What you should do = Return the data below in full. Keep each character unchanged.

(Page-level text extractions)
[Start of section]

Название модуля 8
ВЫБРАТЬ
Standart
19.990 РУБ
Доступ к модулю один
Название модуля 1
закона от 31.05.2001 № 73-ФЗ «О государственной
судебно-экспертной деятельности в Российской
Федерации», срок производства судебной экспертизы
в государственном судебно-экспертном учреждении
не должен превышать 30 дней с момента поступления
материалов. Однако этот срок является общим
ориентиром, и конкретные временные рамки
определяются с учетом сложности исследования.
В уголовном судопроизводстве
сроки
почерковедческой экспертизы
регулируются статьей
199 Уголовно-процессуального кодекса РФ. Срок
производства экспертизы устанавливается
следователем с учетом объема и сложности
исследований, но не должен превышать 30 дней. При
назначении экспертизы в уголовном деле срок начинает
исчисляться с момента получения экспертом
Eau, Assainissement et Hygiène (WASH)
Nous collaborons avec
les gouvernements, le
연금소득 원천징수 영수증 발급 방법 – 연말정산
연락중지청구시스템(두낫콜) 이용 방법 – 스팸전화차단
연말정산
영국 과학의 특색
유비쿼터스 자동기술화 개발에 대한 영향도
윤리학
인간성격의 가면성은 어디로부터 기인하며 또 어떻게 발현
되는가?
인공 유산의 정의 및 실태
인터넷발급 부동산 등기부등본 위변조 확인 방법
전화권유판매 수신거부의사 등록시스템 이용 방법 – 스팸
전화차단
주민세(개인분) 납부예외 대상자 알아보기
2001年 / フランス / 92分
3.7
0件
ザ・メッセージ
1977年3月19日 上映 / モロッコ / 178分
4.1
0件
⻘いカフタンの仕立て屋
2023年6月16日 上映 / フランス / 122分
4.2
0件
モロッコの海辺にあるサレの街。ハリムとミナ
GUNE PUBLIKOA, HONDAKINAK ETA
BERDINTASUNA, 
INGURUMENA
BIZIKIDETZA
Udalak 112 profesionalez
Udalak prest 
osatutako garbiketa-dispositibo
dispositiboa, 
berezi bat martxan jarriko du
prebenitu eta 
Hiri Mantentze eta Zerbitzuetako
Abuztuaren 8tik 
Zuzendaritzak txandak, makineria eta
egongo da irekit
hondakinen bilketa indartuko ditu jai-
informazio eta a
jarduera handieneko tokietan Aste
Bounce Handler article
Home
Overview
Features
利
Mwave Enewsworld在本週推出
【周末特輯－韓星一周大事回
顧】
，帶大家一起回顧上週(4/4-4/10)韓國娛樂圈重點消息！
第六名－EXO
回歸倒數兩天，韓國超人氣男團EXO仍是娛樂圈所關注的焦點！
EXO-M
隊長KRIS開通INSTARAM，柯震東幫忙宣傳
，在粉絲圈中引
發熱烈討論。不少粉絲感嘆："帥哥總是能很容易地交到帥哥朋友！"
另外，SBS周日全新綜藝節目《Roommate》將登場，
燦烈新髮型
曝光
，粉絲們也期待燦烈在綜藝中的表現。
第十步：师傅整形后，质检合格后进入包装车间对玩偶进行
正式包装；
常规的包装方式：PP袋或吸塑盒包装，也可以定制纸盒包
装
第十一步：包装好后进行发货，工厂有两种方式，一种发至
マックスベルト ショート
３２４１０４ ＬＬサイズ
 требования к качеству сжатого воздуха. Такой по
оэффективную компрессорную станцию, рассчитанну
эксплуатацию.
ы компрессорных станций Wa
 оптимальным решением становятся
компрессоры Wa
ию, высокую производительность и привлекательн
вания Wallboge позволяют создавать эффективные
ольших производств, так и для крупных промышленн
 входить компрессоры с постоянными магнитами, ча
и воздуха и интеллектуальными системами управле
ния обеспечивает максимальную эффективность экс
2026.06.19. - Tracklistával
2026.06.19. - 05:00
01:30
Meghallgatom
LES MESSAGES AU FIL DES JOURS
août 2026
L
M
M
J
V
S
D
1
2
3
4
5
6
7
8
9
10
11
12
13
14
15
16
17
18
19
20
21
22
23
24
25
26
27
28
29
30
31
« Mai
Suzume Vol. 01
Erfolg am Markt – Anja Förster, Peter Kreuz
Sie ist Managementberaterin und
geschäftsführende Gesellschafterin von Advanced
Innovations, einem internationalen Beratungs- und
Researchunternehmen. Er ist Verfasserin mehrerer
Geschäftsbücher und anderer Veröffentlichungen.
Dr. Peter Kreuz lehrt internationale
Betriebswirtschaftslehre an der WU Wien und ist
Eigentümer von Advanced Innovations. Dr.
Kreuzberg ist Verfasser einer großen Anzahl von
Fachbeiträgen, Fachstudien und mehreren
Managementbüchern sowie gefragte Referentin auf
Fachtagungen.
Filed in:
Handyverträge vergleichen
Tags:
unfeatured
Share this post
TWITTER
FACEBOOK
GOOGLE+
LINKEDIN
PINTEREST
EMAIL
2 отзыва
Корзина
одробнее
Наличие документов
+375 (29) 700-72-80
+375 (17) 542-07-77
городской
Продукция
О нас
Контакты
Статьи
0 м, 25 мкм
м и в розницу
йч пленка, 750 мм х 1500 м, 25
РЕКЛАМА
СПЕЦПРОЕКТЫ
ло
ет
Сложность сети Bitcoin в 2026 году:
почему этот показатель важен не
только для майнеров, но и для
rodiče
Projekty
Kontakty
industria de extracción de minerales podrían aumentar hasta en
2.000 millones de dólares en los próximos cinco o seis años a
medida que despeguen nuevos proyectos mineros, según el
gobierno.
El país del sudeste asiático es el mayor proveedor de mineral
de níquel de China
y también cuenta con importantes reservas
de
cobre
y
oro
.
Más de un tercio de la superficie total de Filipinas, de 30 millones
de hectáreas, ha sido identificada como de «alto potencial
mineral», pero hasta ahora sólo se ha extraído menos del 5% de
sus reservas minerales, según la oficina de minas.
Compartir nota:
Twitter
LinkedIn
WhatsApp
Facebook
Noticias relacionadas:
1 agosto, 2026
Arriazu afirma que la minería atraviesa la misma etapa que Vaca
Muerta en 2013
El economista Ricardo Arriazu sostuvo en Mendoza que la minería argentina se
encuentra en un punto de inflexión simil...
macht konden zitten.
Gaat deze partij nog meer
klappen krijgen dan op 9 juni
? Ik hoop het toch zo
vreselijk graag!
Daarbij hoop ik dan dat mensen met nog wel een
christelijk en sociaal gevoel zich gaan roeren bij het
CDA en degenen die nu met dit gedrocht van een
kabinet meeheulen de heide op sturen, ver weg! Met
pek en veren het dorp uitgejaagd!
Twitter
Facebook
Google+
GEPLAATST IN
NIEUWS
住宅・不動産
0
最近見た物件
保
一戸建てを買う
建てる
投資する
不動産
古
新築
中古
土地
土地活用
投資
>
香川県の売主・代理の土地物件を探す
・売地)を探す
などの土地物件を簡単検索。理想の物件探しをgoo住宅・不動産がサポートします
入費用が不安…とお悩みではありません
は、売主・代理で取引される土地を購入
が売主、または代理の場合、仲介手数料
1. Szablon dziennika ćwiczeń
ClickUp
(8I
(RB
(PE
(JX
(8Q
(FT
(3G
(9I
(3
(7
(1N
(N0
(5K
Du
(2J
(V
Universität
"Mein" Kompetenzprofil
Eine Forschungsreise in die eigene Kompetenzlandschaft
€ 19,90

[End of section]

Worked solution =
Название модуля 8
ВЫБРАТЬ
Standart
19.990 РУБ
Доступ к модулю один
Название модуля 1
закона от 31.05.2001 № 73-ФЗ «О государственной
судебно-экспертной деятельности в Российской
Федерации», срок производства судебной экспертизы
в государственном судебно-экспертном учреждении
не должен превышать 30 дней с момента поступления
материалов. Однако этот срок является общим
ориентиром, и конкретные временные рамки
определяются с учетом сложности исследования.
В уголовном судопроизводстве
сроки
почерковедческой экспертизы
регулируются статьей
199 Уголовно-процессуального кодекса РФ. Срок
производства экспертизы устанавливается
следователем с учетом объема и сложности
исследований, но не должен превышать 30 дней. При
назначении экспертизы в уголовном деле срок начинает
исчисляться с момента получения экспертом
Eau, Assainissement et Hygiène (WASH)
Nous collaborons avec
les gouvernements, le
연금소득 원천징수 영수증 발급 방법 – 연말정산
연락중지청구시스템(두낫콜) 이용 방법 – 스팸전화차단
연말정산
영국 과학의 특색
유비쿼터스 자동기술화 개발에 대한 영향도
윤리학
인간성격의 가면성은 어디로부터 기인하며 또 어떻게 발현
되는가?
인공 유산의 정의 및 실태
인터넷발급 부동산 등기부등본 위변조 확인 방법
전화권유판매 수신거부의사 등록시스템 이용 방법 – 스팸
전화차단
주민세(개인분) 납부예외 대상자 알아보기
2001年 / フランス / 92分
3.7
0件
ザ・メッセージ
1977年3月19日 上映 / モロッコ / 178分
4.1
0件
⻘いカフタンの仕立て屋
2023年6月16日 上映 / フランス / 122分
4.2
0件
モロッコの海辺にあるサレの街。ハリムとミナ
GUNE PUBLIKOA, HONDAKINAK ETA
BERDINTASUNA, 
INGURUMENA
BIZIKIDETZA
Udalak 112 profesionalez
Udalak prest 
osatutako garbiketa-dispositibo
dispositiboa, 
berezi bat martxan jarriko du
prebenitu eta 
Hiri Mantentze eta Zerbitzuetako
Abuztuaren 8tik 
Zuzendaritzak txandak, makineria eta
egongo da irekit
hondakinen bilketa indartuko ditu jai-
informazio eta a
jarduera handieneko tokietan Aste
Bounce Handler article
Home
Overview
Features
利
Mwave Enewsworld在本週推出
【周末特輯－韓星一周大事回
顧】
，帶大家一起回顧上週(4/4-4/10)韓國娛樂圈重點消息！
第六名－EXO
回歸倒數兩天，韓國超人氣男團EXO仍是娛樂圈所關注的焦點！
EXO-M
隊長KRIS開通INSTARAM，柯震東幫忙宣傳
，在粉絲圈中引
發熱烈討論。不少粉絲感嘆："帥哥總是能很容易地交到帥哥朋友！"
另外，SBS周日全新綜藝節目《Roommate》將登場，
燦烈新髮型
曝光
，粉絲們也期待燦烈在綜藝中的表現。
第十步：师傅整形后，质检合格后进入包装车间对玩偶进行
正式包装；
常规的包装方式：PP袋或吸塑盒包装，也可以定制纸盒包
装
第十一步：包装好后进行发货，工厂有两种方式，一种发至
マックスベルト ショート
３２４１０４ ＬＬサイズ
 требования к качеству сжатого воздуха. Такой по
оэффективную компрессорную станцию, рассчитанну
эксплуатацию.
ы компрессорных станций Wa
 оптимальным решением становятся
компрессоры Wa
ию, высокую производительность и привлекательн
вания Wallboge позволяют создавать эффективные
ольших производств, так и для крупных промышленн
 входить компрессоры с постоянными магнитами, ча
и воздуха и интеллектуальными системами управле
ния обеспечивает максимальную эффективность экс
2026.06.19. - Tracklistával
2026.06.19. - 05:00
01:30
Meghallgatom
LES MESSAGES AU FIL DES JOURS
août 2026
L
M
M
J
V
S
D
1
2
3
4
5
6
7
8
9
10
11
12
13
14
15
16
17
18
19
20
21
22
23
24
25
26
27
28
29
30
31
« Mai
Suzume Vol. 01
Erfolg am Markt – Anja Förster, Peter Kreuz
Sie ist Managementberaterin und
geschäftsführende Gesellschafterin von Advanced
Innovations, einem internationalen Beratungs- und
Researchunternehmen. Er ist Verfasserin mehrerer
Geschäftsbücher und anderer Veröffentlichungen.
Dr. Peter Kreuz lehrt internationale
Betriebswirtschaftslehre an der WU Wien und ist
Eigentümer von Advanced Innovations. Dr.
Kreuzberg ist Verfasser einer großen Anzahl von
Fachbeiträgen, Fachstudien und mehreren
Managementbüchern sowie gefragte Referentin auf
Fachtagungen.
Filed in:
Handyverträge vergleichen
Tags:
unfeatured
Share this post
TWITTER
FACEBOOK
GOOGLE+
LINKEDIN
PINTEREST
EMAIL
2 отзыва
Корзина
одробнее
Наличие документов
+375 (29) 700-72-80
+375 (17) 542-07-77
городской
Продукция
О нас
Контакты
Статьи
0 м, 25 мкм
м и в розницу
йч пленка, 750 мм х 1500 м, 25
РЕКЛАМА
СПЕЦПРОЕКТЫ
ло
ет
Сложность сети Bitcoin в 2026 году:
почему этот показатель важен не
только для майнеров, но и для
rodiče
Projekty
Kontakty
industria de extracción de minerales podrían aumentar hasta en
2.000 millones de dólares en los próximos cinco o seis años a
medida que despeguen nuevos proyectos mineros, según el
gobierno.
El país del sudeste asiático es el mayor proveedor de mineral
de níquel de China
y también cuenta con importantes reservas
de
cobre
y
oro
.
Más de un tercio de la superficie total de Filipinas, de 30 millones
de hectáreas, ha sido identificada como de «alto potencial
mineral», pero hasta ahora sólo se ha extraído menos del 5% de
sus reservas minerales, según la oficina de minas.
Compartir nota:
Twitter
LinkedIn
WhatsApp
Facebook
Noticias relacionadas:
1 agosto, 2026
Arriazu afirma que la minería atraviesa la misma etapa que Vaca
Muerta en 2013
El economista Ricardo Arriazu sostuvo en Mendoza que la minería argentina se
encuentra en un punto de inflexión simil...
macht konden zitten.
Gaat deze partij nog meer
klappen krijgen dan op 9 juni
? Ik hoop het toch zo
vreselijk graag!
Daarbij hoop ik dan dat mensen met nog wel een
christelijk en sociaal gevoel zich gaan roeren bij het
CDA en degenen die nu met dit gedrocht van een
kabinet meeheulen de heide op sturen, ver weg! Met
pek en veren het dorp uitgejaagd!
Twitter
Facebook
Google+
GEPLAATST IN
NIEUWS
住宅・不動産
0
最近見た物件
保
一戸建てを買う
建てる
投資する
不動産
古
新築
中古
土地
土地活用
投資
>
香川県の売主・代理の土地物件を探す
・売地)を探す
などの土地物件を簡単検索。理想の物件探しをgoo住宅・不動産がサポートします
入費用が不安…とお悩みではありません
は、売主・代理で取引される土地を購入
が売主、または代理の場合、仲介手数料
1. Szablon dziennika ćwiczeń
ClickUp
(8I
(RB
(PE
(JX
(8Q
(FT
(3G
(9I
(3
(7
(1N
(N0
(5K
Du
(2J
(V
Universität
"Mein" Kompetenzprofil
Eine Forschungsreise in die eigene Kompetenzlandschaft
€ 19,90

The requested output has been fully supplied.